Friday, June 8, 2012

What grows on trees

You've almost certainly heard the expression: “Money doesn't grow on trees, you know.” In other words, our means are limited, we can't allow ourselves to do just whatever comes into our heads, or engage in frivolity—after all, money doesn't grow on trees.

from http://spiritualdeepdish.com/2008/04/22/a-money-tree/
Actually, it's an oddly chosen phrase. It seems to convey an image of stuff just dangling there, yours for the taking—which money isn't.

But what does grow on trees? Take apples, for example.


In order for there to be apples (at least ones that you would want to eat), there's a whole lot of work that had to happen. An orchardist had to plant the trees, then tend them, prune them, take some sort of measures for pest control—and wait a few years before there was any fruit as payment for his labors. Not only that, there had to be appropriate physical conditions: the right sunlight, moisture and  temperature, and the right nutrients in the soil (or else additional work to add the nutrients and supply the water).

In other words, things that grow on trees have a physical reality, and so, like the rest of the physical economy, they depend on some mix of natural endowment and human labor.

In contrast to money, which can be produced with no physical work at all and free from any dependence on favorable physical conditions. As I’ve discussed elsewhere, money is a social construct—it is whatever we agree it is—and it can, in principle, be called into being by nothing more than a credible promise.

From this perspective it’s odd that we say “money doesn’t grow on trees” to mean that money is hard to come by, when in fact it’s easier to produce than things that do grow on trees.

But of course I’m playing fast and loose here. A society may be able to create money out of wholecloth (or not even that—out of nothing more than electrons in a computer file), but that’s not possible for an individual or a household. And the difficulty of money compared to apples would have been felt all the more keenly in an agrarian society.

The typical American household today produces almost nothing of what it consumes. Amateur carpenters, knitters, and potters still buy their wood, their yarn, their clay and fuel. Even most vegetable gardeners produce only a small fraction of their annual diet. Home production is at most a marginal activity for all but a few households. We do some kind of work, generally unrelated to what we consume, and in exchange we receive payment in money, which we then use to buy what we consume. And so we naturally think of our income as money, rather than seeing our income as the service or physical product that results from the work we do.

A farm family 150 years ago was in a very different position. Their income quite visibly started as the physical outcome of their labor and nature’s beneficence. Their income was the crops they grew, the animals they raised, the timber they pulled from their woodlot—the apples ripening in their orchard. On a small farm, a significant piece of that income would be used directly as the family ate the food they had grown and put up buildings with the wood they’d harvested. If their wheat needed milling or their lumber needed sawing, there was a good chance they could pay for those services in kind, leaving some flour with the miller and some lumber with the sawyer. (Even the doctor might accept payment in chickens.)

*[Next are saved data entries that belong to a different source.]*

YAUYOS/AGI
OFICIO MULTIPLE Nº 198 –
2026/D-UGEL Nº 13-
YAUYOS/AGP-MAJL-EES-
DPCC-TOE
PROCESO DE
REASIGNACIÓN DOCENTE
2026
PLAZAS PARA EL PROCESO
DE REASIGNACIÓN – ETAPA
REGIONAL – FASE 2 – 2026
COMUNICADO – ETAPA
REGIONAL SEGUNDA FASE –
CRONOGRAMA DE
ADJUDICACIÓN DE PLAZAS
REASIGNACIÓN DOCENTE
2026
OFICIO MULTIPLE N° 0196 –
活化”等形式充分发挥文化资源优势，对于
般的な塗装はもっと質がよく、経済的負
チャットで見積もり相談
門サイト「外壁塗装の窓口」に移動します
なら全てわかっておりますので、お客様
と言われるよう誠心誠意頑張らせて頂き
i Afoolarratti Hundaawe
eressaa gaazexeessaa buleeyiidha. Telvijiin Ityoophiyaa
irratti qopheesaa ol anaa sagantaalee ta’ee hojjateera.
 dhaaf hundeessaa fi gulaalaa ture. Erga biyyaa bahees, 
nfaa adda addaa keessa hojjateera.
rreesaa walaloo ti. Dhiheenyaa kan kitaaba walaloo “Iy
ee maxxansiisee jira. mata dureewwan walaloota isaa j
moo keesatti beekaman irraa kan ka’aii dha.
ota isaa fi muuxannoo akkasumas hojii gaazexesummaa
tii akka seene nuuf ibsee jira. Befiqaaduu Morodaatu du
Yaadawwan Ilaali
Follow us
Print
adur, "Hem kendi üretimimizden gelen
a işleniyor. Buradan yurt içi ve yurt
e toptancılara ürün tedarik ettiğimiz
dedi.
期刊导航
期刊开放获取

But they would also want things not produced in the local economy: a dress that’s beyond the abilities of the farmwife or even the local tailor; a cookstove; a farm implement that’s more complicated than the blacksmith can make. For all those things, they’d need money—not just scrip from the local bank, but money money, stuff that will be recognized in Chicago or New York. And that sort of money was probably hard to come by in the rural economy. It wasn’t enough to produce something. You had to find someone who had money, and you had to hope that they were willing to part with it for what you were able to produce, at a price that didn’t make you feel  like you were getting ripped off. I can see how that would look like a chancier proposition, something less under your control than going out in your field and producing income.

So you had to be very thoughtful about what things you bought and careful about buying any “frivolities” from beyond your local community. After all, money doesn’t grow on trees, you know.